Comme chaque année, nous entreprendrons en septembre un nouveau cycle de formation à l’approche systémique et à la thérapie familiale en quatre ans (à raison de 26 journées par an) dont voici le dépliant. Par ailleurs, notre institut est associé à l’ULB et la formation qui y sera donnée bénéficiera d’une reconnaissance conjointe.

Les entretiens préliminaires pour le nouveau groupe de la formation prévue pour septembre 2020 peuvent se faire dès maintenant sur Skype ou Zoom avec notre directrice Edith Goldbeter après pris contact par mail et envoyer le CV (egoldbeter@gmail.com).

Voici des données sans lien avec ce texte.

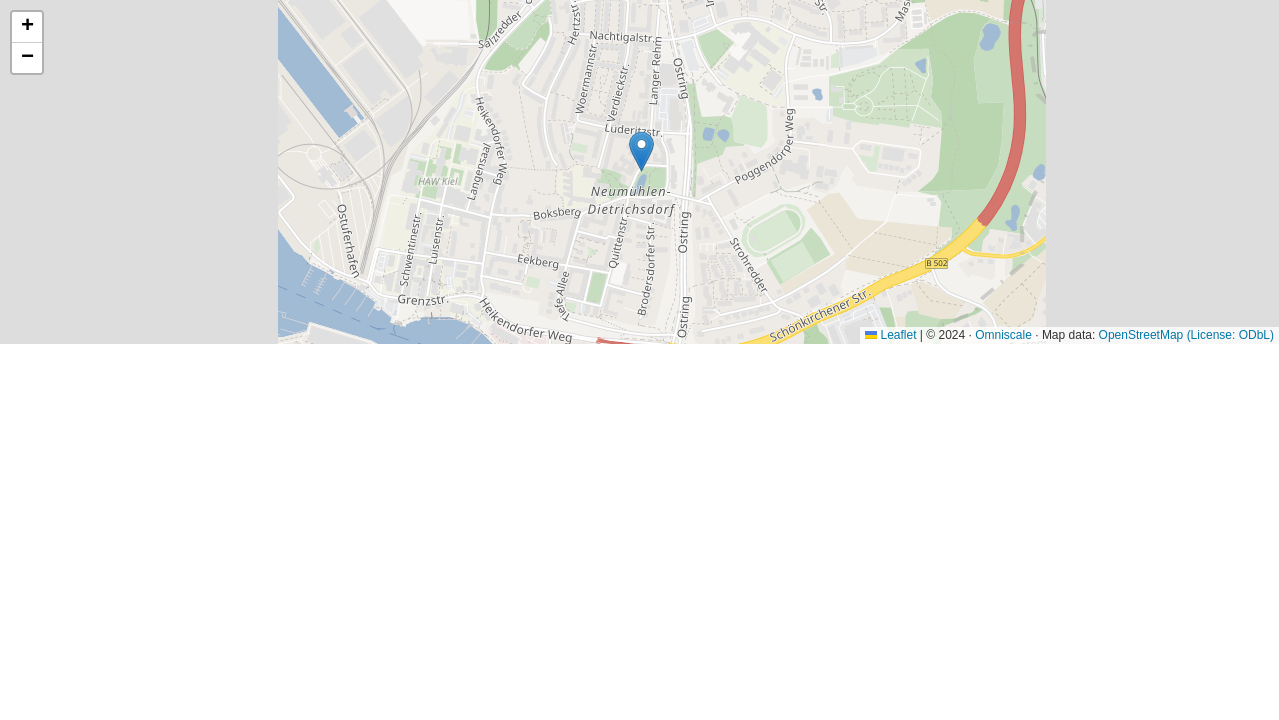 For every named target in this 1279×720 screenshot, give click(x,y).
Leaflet (890, 335)
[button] (641, 151)
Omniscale (1003, 335)
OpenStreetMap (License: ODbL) (1186, 335) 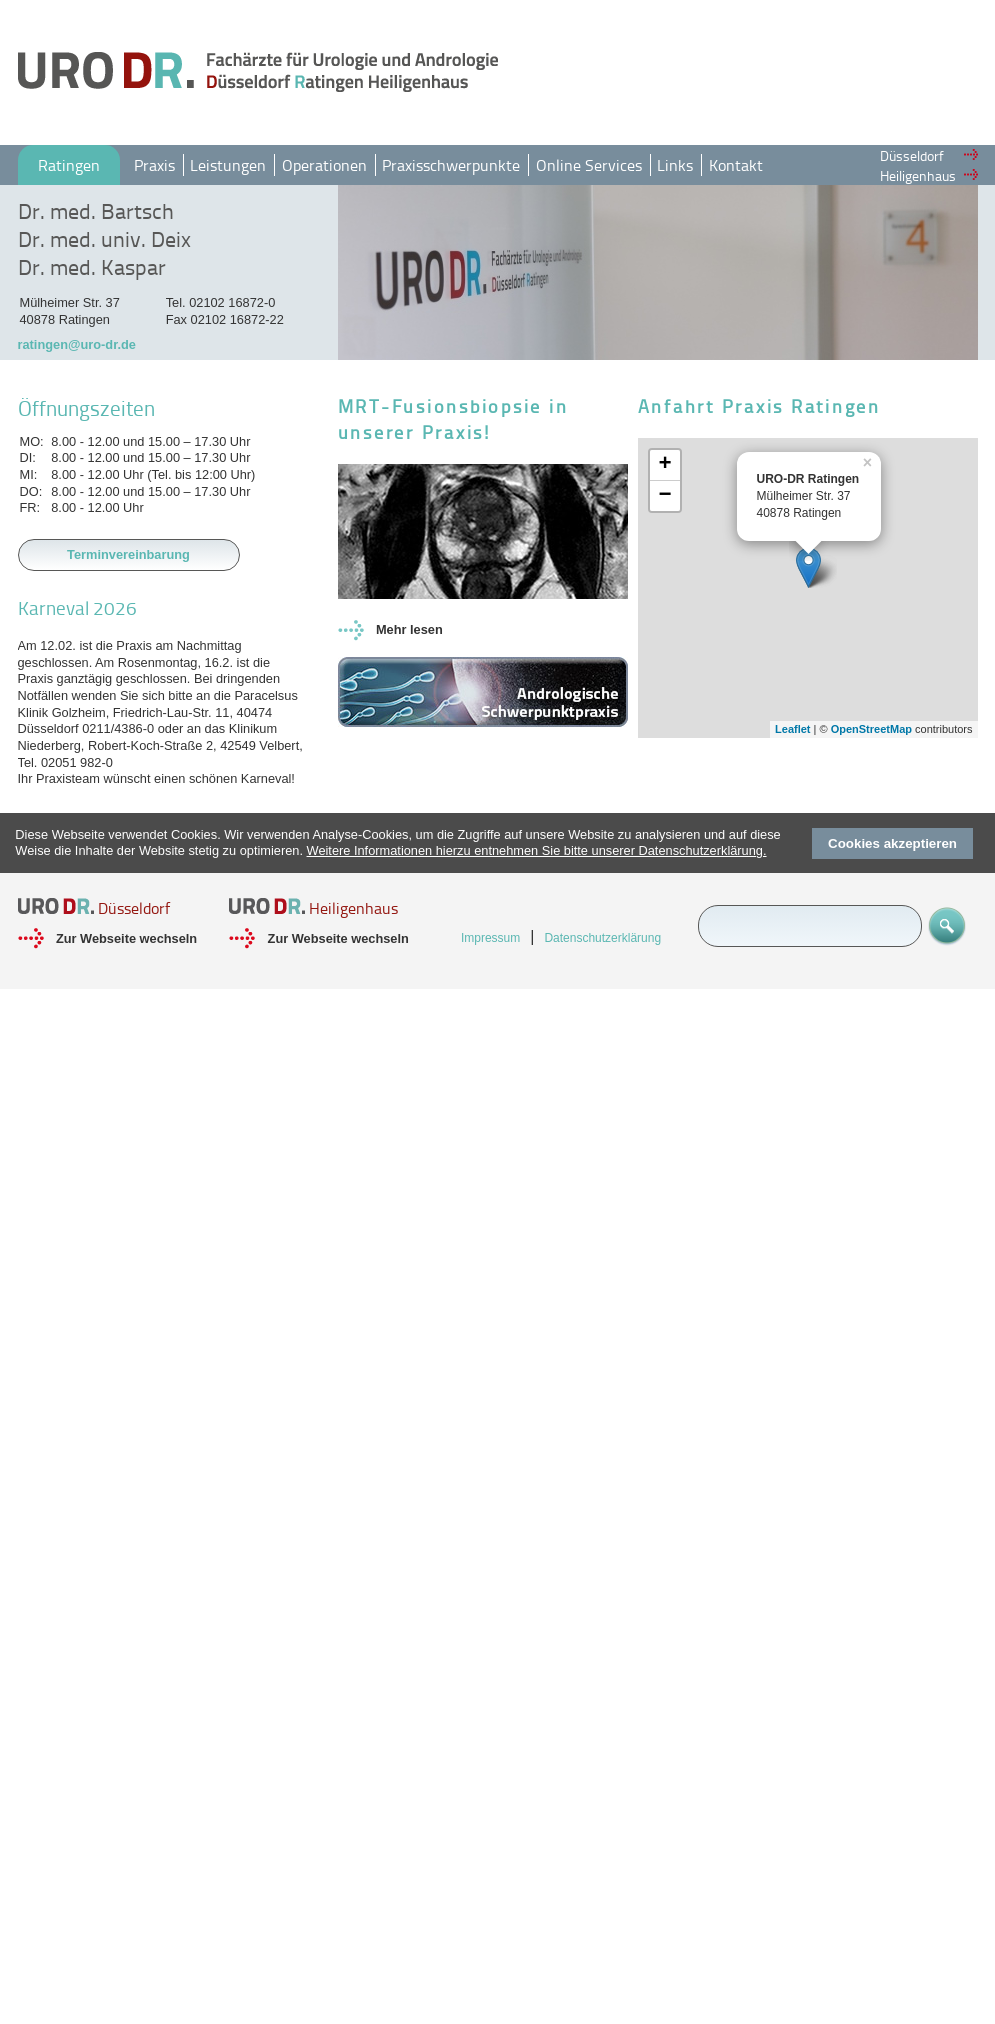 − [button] (664, 496)
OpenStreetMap (871, 729)
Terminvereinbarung (128, 554)
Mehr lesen (409, 629)
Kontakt (736, 165)
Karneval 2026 (77, 607)
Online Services (589, 165)
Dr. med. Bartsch (96, 211)
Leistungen (228, 165)
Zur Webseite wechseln (126, 938)
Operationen (324, 165)
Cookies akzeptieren (892, 843)
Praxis (154, 165)
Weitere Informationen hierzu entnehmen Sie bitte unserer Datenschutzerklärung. (537, 850)
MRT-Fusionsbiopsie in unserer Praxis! (453, 419)
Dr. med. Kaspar (92, 267)
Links (675, 165)
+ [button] (664, 465)
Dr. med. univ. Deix (104, 239)
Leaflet (792, 729)
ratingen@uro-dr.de (77, 344)
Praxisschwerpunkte (451, 165) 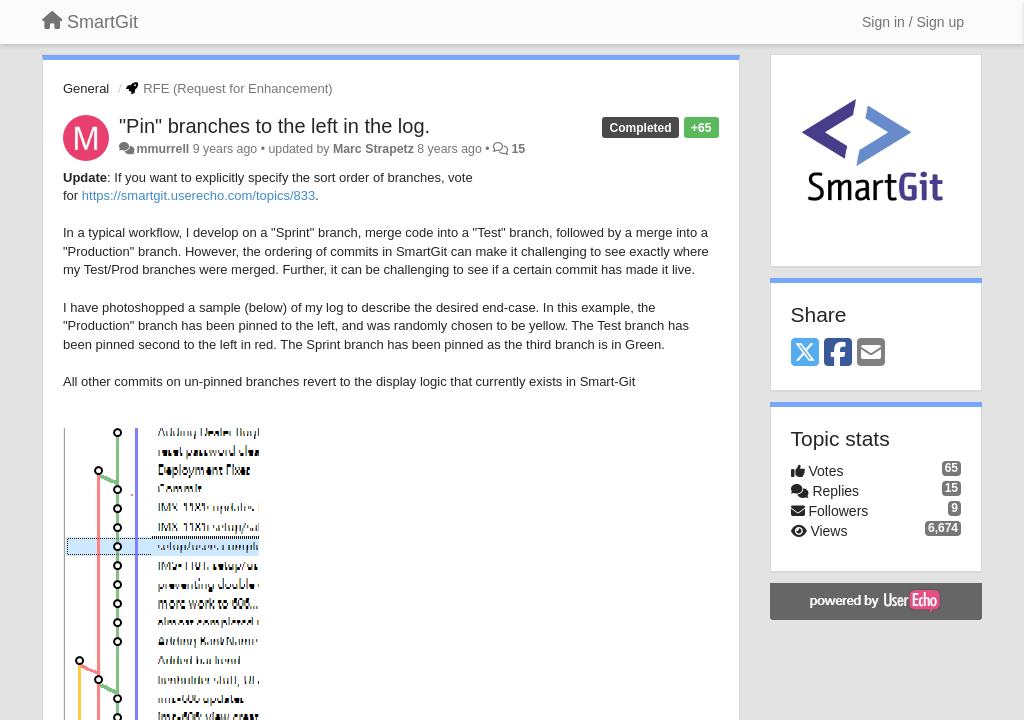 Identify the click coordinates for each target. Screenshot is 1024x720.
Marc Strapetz (373, 149)
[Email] (871, 353)
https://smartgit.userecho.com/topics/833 (198, 195)
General (86, 88)
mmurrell (162, 149)
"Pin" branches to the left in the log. (274, 126)
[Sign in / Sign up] (913, 22)
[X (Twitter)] (805, 353)
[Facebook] (838, 353)
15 (518, 149) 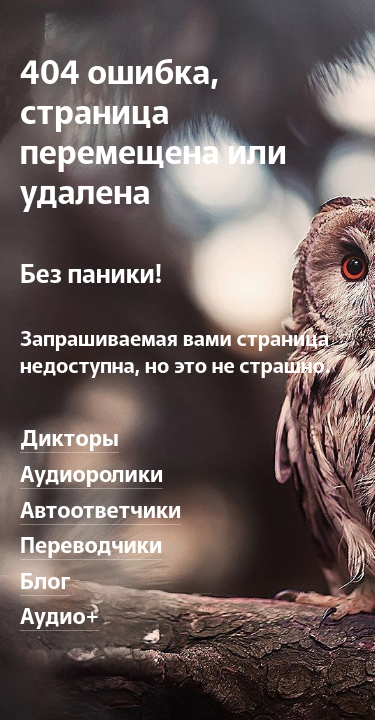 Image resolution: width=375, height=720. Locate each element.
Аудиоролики (91, 472)
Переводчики (91, 543)
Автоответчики (100, 508)
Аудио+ (59, 614)
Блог (45, 579)
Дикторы (69, 436)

Ces formations sont ouvertes tout autant aux psychiatres et psychologues qu’aux intervenants en santé mentale munis d’un Bac+3, et peuvent être, si nécessaire, approfondies ensuite par la participation à nos groupes de supervision, ceci en prévision des nouvelles exigences qui pourraient être préconisées par le futur projet de loi concernant la formation et la pratique de la psychothérapie.

Vous trouverez également dans la rubrique "nos activités" les annonces des formations courtes proposées par les formateurs de l’institut.

Rappelons que l’Institut d’Etudes de la Famille et des Systèmes Humains fut créé en 1979 par Mony Elkaïm, et que le premier cycle de formation au label de l’Institut fut lancé en 1983, avec une équipe de formateurs qui avaient déjà plusieurs années d’expérience en tant que formateurs en Belgique et à l’étranger. Certains d’entre eux ont été enseignant ou professeur d’universités belges ou françaises, ainsi qu’enseignant dans de hautes écoles.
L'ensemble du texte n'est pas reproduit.